▶ [What needs to be done] Your task is to return all of the entries below exactly, leaving out each picture.

----- Excerpted records -----

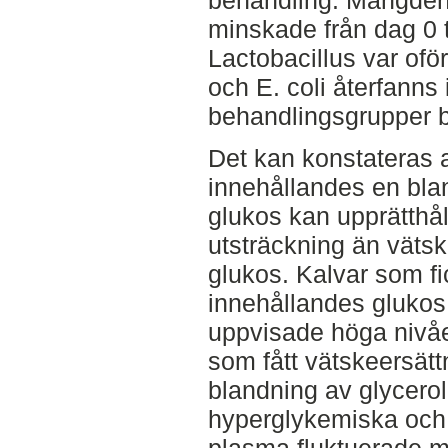
behandling. Mängden
minskade från dag 0 
Lactobacillus var ofö
och E. coli återfanns 
behandlingsgrupper b
Det kan konstateras a
innehållandes en bla
glukos kan upprätthål
utsträckning än väts
glukos. Kalvar som fi
innehållandes glukos
uppvisade höga nivåe
som fått vätskeersät
blandning av glycerol
hyperglykemiska och 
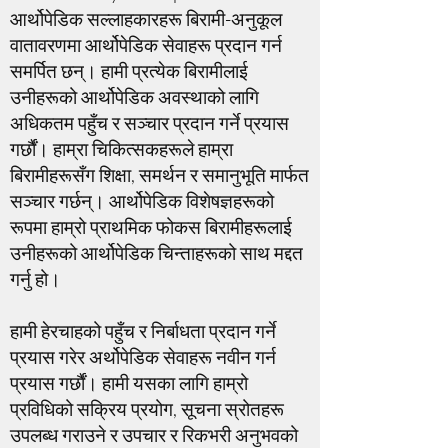
आर्थोपेडिक सल्लाहकारहरू बिरामी-अनुकूल
वातावरणमा आर्थोपेडिक सेवाहरू प्रदान गर्न
समर्पित छन्। हामी प्रत्येक बिरामीलाई
उनीहरूको आर्थोपेडिक अवस्थाको लागि
अधिकतम पहुँच र सञ्चार प्रदान गर्ने प्रयास
गर्छौं। हाम्रा चिकित्सकहरूले हाम्रा
बिरामीहरूसँग शिक्षा, समर्थन र समानुभूति मार्फत
सञ्चार गर्छन्। आर्थोपेडिक विशेषज्ञहरूको
रूपमा हाम्रो प्राथमिक फोकस बिरामीहरूलाई
उनीहरूको आर्थोपेडिक चिन्ताहरूको साथ मद्दत
गर्नु हो।
हामी हेरचाहको पहुँच र निर्बाधता प्रदान गर्ने
प्रयास गरेर अर्थोपेडिक सेवाहरू नवीन गर्न
प्रयास गर्छौं। हामी यसका लागि हाम्रो
प्रविधिको सक्रिय प्रयोग, सूचना स्रोतहरू
उपलब्ध गराउने र उपचार र रिकभरी अनुभवको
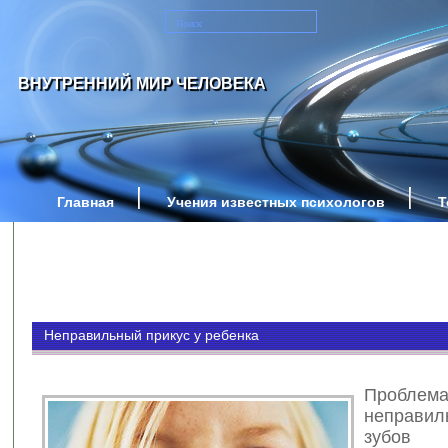
ВНУТРЕННИЙ МИР ЧЕЛОВЕКА
Главная
Учения известных психологов
Т
Неправильный прикус у ребенка
Проблем
неправил
зубов 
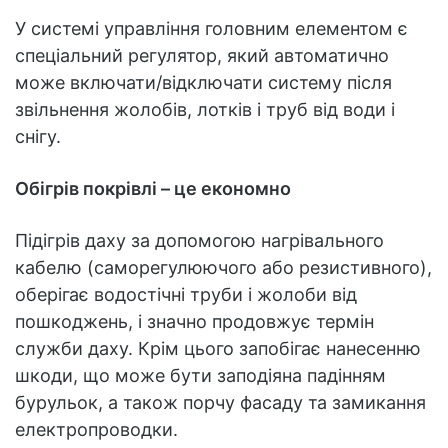
У системі управління головним елементом є
спеціальний регулятор, який автоматично
може включати/відключати систему після
звільнення жолобів, лотків і труб від води і
снігу.
Обігрів покрівлі – це економно
Підігрів даху за допомогою нагрівального
кабелю (саморегулюючого або резистивного),
оберігає водостічні труби і жолоби від
пошкоджень, і значно продовжує термін
служби даху. Крім цього запобігає нанесенню
шкоди, що може бути заподіяна падінням
бурульок, а також порчу фасаду та замикання
електропроводки.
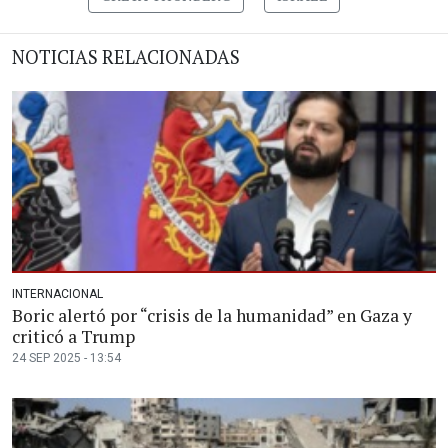
NOTICIAS RELACIONADAS
INTERNACIONAL
Boric alertó por “crisis de la humanidad” en Gaza y
criticó a Trump
24 SEP 2025 - 13:54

-----

▶ [Answer box]
behandling. Mängden
minskade från dag 0 
Lactobacillus var ofö
och E. coli återfanns 
behandlingsgrupper b
Det kan konstateras a
innehållandes en bla
glukos kan upprätthål
utsträckning än väts
glukos. Kalvar som fi
innehållandes glukos
uppvisade höga nivåe
som fått vätskeersät
blandning av glycerol
hyperglykemiska och 
आर्थोपेडिक सल्लाहकारहरू बिरामी-अनुकूल
वातावरणमा आर्थोपेडिक सेवाहरू प्रदान गर्न
समर्पित छन्। हामी प्रत्येक बिरामीलाई
उनीहरूको आर्थोपेडिक अवस्थाको लागि
अधिकतम पहुँच र सञ्चार प्रदान गर्ने प्रयास
गर्छौं। हाम्रा चिकित्सकहरूले हाम्रा
बिरामीहरूसँग शिक्षा, समर्थन र समानुभूति मार्फत
सञ्चार गर्छन्। आर्थोपेडिक विशेषज्ञहरूको
रूपमा हाम्रो प्राथमिक फोकस बिरामीहरूलाई
उनीहरूको आर्थोपेडिक चिन्ताहरूको साथ मद्दत
गर्नु हो।
हामी हेरचाहको पहुँच र निर्बाधता प्रदान गर्ने
प्रयास गरेर अर्थोपेडिक सेवाहरू नवीन गर्न
प्रयास गर्छौं। हामी यसका लागि हाम्रो
प्रविधिको सक्रिय प्रयोग, सूचना स्रोतहरू
उपलब्ध गराउने र उपचार र रिकभरी अनुभवको
ВНУТРЕННИЙ МИР ЧЕЛОВЕКА
Главная
Учения известных психологов
Т
Неправильный прикус у ребенка
Проблем
неправил
зубов 
У системі управління головним елементом є
спеціальний регулятор, який автоматично
може включати/відключати систему після
звільнення жолобів, лотків і труб від води і
снігу.
Обігрів покрівлі – це економно
Підігрів даху за допомогою нагрівального
кабелю (саморегулюючого або резистивного),
оберігає водостічні труби і жолоби від
пошкоджень, і значно продовжує термін
служби даху. Крім цього запобігає нанесенню
шкоди, що може бути заподіяна падінням
бурульок, а також порчу фасаду та замикання
електропроводки.
NOTICIAS RELACIONADAS
INTERNACIONAL
Boric alertó por “crisis de la humanidad” en Gaza y
criticó a Trump
24 SEP 2025 - 13:54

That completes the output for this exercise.